Property Description Required? Default Value
trustInfoRefresh The frequency, in minutes, that the trust material specified by trustInfoDir will be checked for updates. N 60 (1 hour)
messageValidityPeriod The number of seconds, from the time a message is issued, until it is considered expired. N 300s (5 minutes)
clockSkew The allowance, in seconds, used when computing validity periods. N 30s
enableSSL Enable HTTPS on the service port (SSL/TLS). The serviceCertificate, servicePrivateKey, and trustInfoDir properties must also be defined in order to use this setting. N false
tlsProtocol Which TLS protocol should be used whent HTTPS is enabled. Available values: TLS (default), TLSv1.2, TLSv1.1. N TLS
enabledProtocols Specifies the TLS protocol versions to be enabled for use on the connection. The standard names that can be passed are, for example: TLSv1.2, TLSv1.1 and TLSv1 N None

Environment file

In the /etc/sysconfig/argus-pdp file are defined Argus PDP environment variables, described in the table below.

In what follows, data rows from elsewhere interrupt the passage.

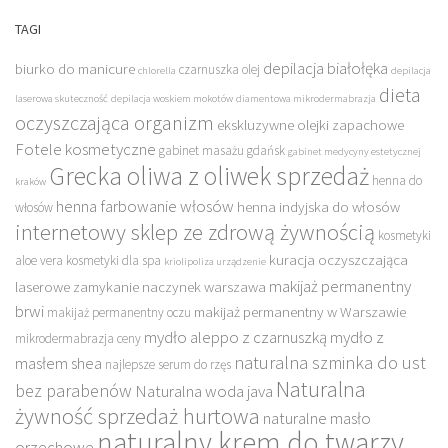
TAGI
depilacja białołęka
biurko do manicure
czarnuszka olej
chlorella
depilacja
dieta
laserowa skuteczność
depilacja woskiem mokotów
diamentowa mikrodermabrazja
oczyszczająca organizm
ekskluzywne olejki zapachowe
Fotele kosmetyczne
gabinet masażu gdańsk
gabinet medycyny estetycznej
Grecka oliwa z oliwek sprzedaż
henna do
kraków
henna farbowanie włosów
henna indyjska do włosów
włosów
internetowy sklep ze zdrową żywnością
kosmetyki
kuracja oczyszczająca
aloe vera
kosmetyki dla spa
kriolipoliza urządzenie
makijaż permanentny
laserowe zamykanie naczynek warszawa
brwi
makijaż permanentny w Warszawie
makijaż permanentny oczu
mydło aleppo z czarnuszką
mydło z
mikrodermabrazja ceny
naturalna szminka do ust
masłem shea
najlepsze serum do rzęs
Naturalna
bez parabenów
Naturalna woda java
żywność sprzedaż hurtowa
naturalne masło
naturalny krem do twarzy
orzechowe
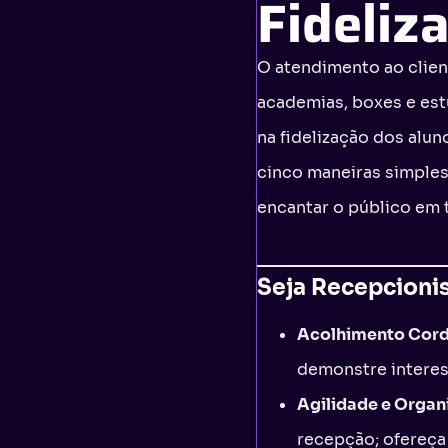
Fideliz
O atendimento ao clien
academias, boxes e es
na fidelização dos alun
cinco maneiras simples 
encantar o público em 
Seja Recepcionis
Acolhimento Cordi
demonstre interes
Agilidade e Organ
recepção; ofereça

Variable Default value Meaning
JAVACMD /usr/bin/java Absolute path of the JVM executable.
PDP_JOPTS -Xmx256M -Djdk.tls.trustNameService=true Optional parameters to pass to the JVM when PDP is started/stopped
PDP_START_JOPTS empty Optional parameters to pass to the JVM only when PDP is started; useful to enable JMX or remote debug
PDP_HOME /usr/share/argus/pdp Absolute path of PDP installation directory
PDP_CONF /etc/argus/pdp/pdp.ini Absolute path of PDP configuration file.
PDP_CONFDIR /etc/argus/pdp Absolute path of PDP configuration directory.
PDP_LOGDIR /var/log/argus/pdp Absolute path of PDP logs directory.
PDP_LIBDIR /var/lib/argus/pdp/lib Absolute path of PDP libraries.
PDP_ENDORSEDDIR /var/lib/argus/pdp/lib/endorsed Absolute path of PDP endorsed libraries.
PDP_PROVIDEDDIR /var/lib/argus/pdp/lib/provided Absolute path of PDP provided libraries.
PDP_PID /var/run/argus-pdp.pid Absolute path of PDP PID file.

Attention

The option -Djdk.tls.trustNameService=true is mandatory in Argus version 1.7 with TLS turned on.
This system property enforce the host name check to avoid JDK bug https://bugs.openjdk.java.net/browse/JDK-8133196.

Attention

The Argus version 1.7 provides an environment file with the default values described above.
In case of update from the previous version, a new file named /etc/sysconfig/argus-pdp.rpmnew will be created.
Manually overwrite the file and restart the service.